Jakarta – Malam tadi menjadi malam yang cukup panjang untuk saya dan kawan-kawan. Waktu menunjukkan pukul 22.15. Berencana untuk nonton bareng Piala FA, kami malah dikejutkan dengan kabar adanya ledakan bom bunuh diri di terminal Kampung Melayu, Jakarta Timur.
Berawal dari kawan saya yang merupakan seorang reporter untuk salah satu tv swasta yang mengecek ponselnya karena notifikasi grup whatsappnya cukup ramai. Firasatnya benar, ternyata ada peristiwa pengeboman dan kantornya meminta untuk melakukan breaking news ditambah dengan laporan langsung. Mau tidak mau, ia harus segera meluncur ke lokasi kejadian.
Ia pun mengajak saya untuk ikut ke lapangan. Bermodal kartu pengenal Pers lawas, saya pun ikut berangkat ke TKP. Ketika kami tiba, suasana di sana sudah sangat ramai. Garis polisi telah dibentangkan menutupi jalan raya tepat di bawah flyover Kampung Melayu. Kondisi jalanan sangat padat dan polisi dengan dibantu masyarakat sekitar mulai membuat blokade jalan dalam jarak kurang lebih 100 meter.

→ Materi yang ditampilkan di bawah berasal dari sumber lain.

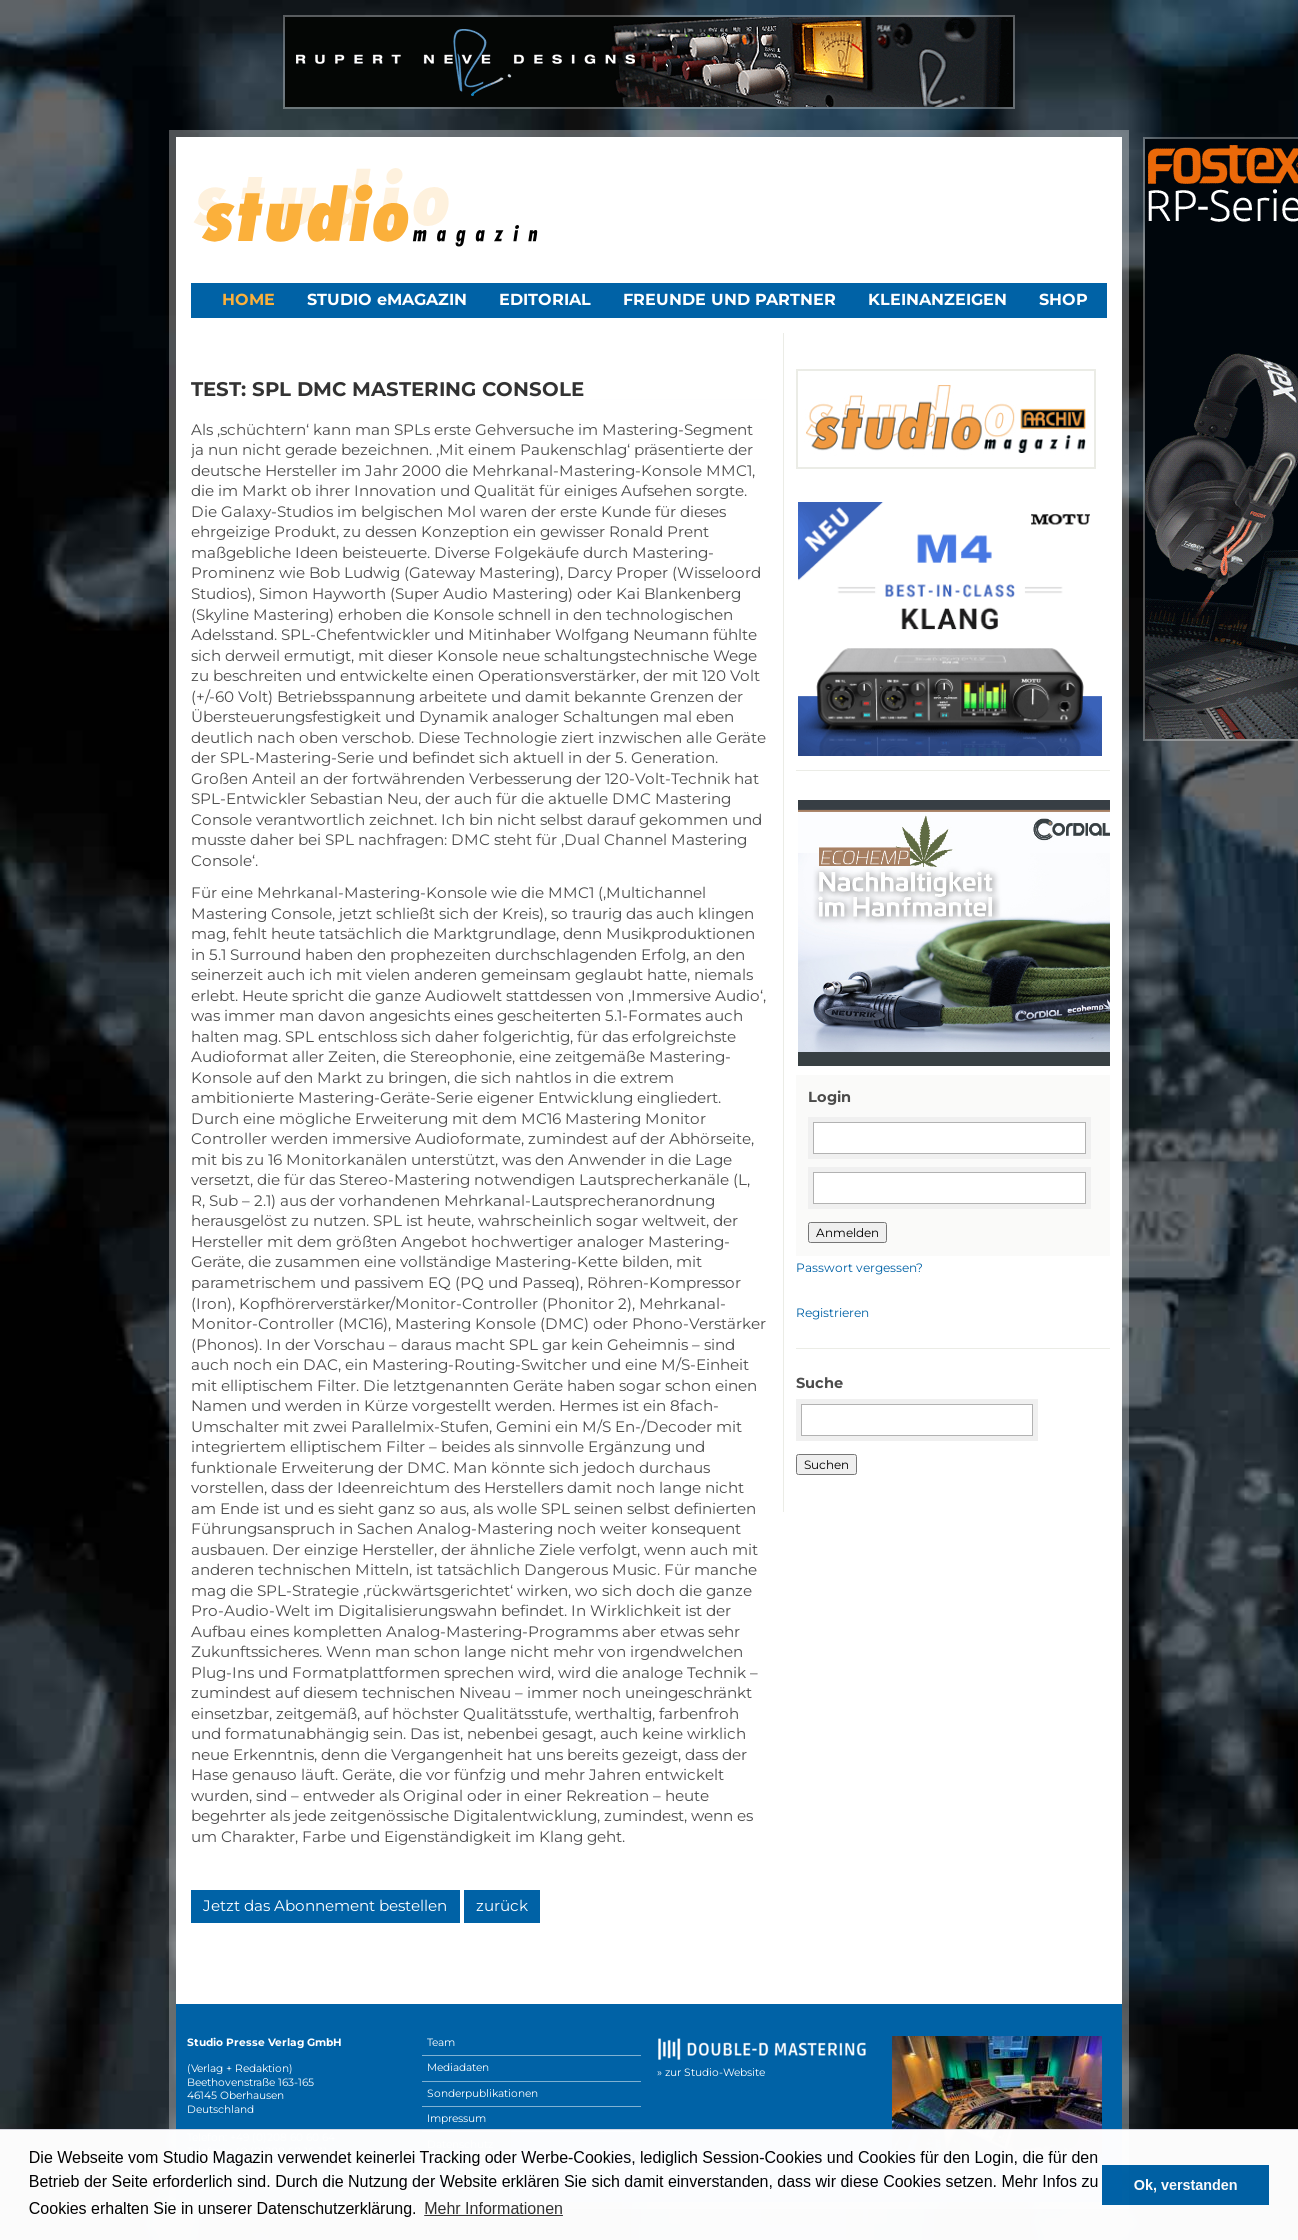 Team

Penjagaan terlihat begitu ketat. Awalnya, saya dan rekan tidak dapat masuk ke TKP, tapi dengan memperlihatkan kartu pers ditambah dengan sedikit paksaan, polisi pun melunak dan mempersilakan meski dibatasi dalam jarak tertentu.
Kawan saya dengan cepat melakukan breaking news, mobil SNG (mobil untuk live report) telah standby di lokasi lengkap dengan kamera yang dibawa oleh si video jurnalis. Kawan saya pun mulai breaking news, menulis naskah dan mengambil gambar. Sedangkan saya; kelayapan, iseng, dan sedikit ngobrol dengan warga sekitar.
“Pertama sih di sekitar toilet, kemudian ga tau satu lagi di sebelah mana. Katanya sih dekat halte busway,” ujar pria 30 tahun yang tidak mau disebutkan namanya ini.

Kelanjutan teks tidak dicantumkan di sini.